How many ways to form a 4 letter word when order doesn't matter and letters need not be different Can someone please explain this. How many 4 letter words are there, when order doesn't matter and letters can be repeated ? 
IF I do in one approach I get $\frac{26^4}{4!} $   (26 letters for each position and then divide by 4! as the position didn't matter).
Is this logic correct ? I Am not sure because, the course video I am watching gives a different logic as below.
by composition : 
$a+b+c+...+z = 4$ ; therefore can use the $n+k-1\choose k-1$ formula(stars and bars), where $n$ is $4$ and $k$ is $26$.This approach also seems correct but the final answers for approach 1 and 2 are different. 
Thanks in advance 
 A: You are thinking in the right direction, but your answer is a little off.
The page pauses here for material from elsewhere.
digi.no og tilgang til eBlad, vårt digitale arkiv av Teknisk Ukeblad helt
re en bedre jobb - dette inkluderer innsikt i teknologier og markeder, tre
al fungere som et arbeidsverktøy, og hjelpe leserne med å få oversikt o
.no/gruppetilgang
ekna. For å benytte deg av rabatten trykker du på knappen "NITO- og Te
Not every combination is repeated $4!=24$ times, so you can't just divide by $24$ and call it a day. For example, the combination AAAA is only counted once from the $26^4$ part of your answer, but you are dividing by $24$, so you will actually get $\frac{1}{24}$ of a way to get the combination AAAA, which is clearly incorrect. What you might want to do is to split the problem into four cases(the stars and bars approach is probably an easier way but I'm trying to do an approach similar to yours): 


*

*All the four letters are the same

*Exactly three of the letters are the same

*Exactly two of the letters are the same

*All letters are unique

A: Hint:  Here is a way to think about the problem.  Imagine that you are in a donut shop and there are 26 types of donuts.  Each type of donut has a bucket and the buckets are all arranged in a row from left to right.  You tell the baker to randomly select 4 donuts for you.  He starts by standing in front of the leftmost bucket with an empty box.  He needs to perform 29=4+25 actions.  Each action must be either pulling one donut from the box in front of him (4 actions) or stepping to right (25 actions).  
How many ways can he perform those 29 actions?
(A friend of mine gave me this explanation for this problem many years ago.)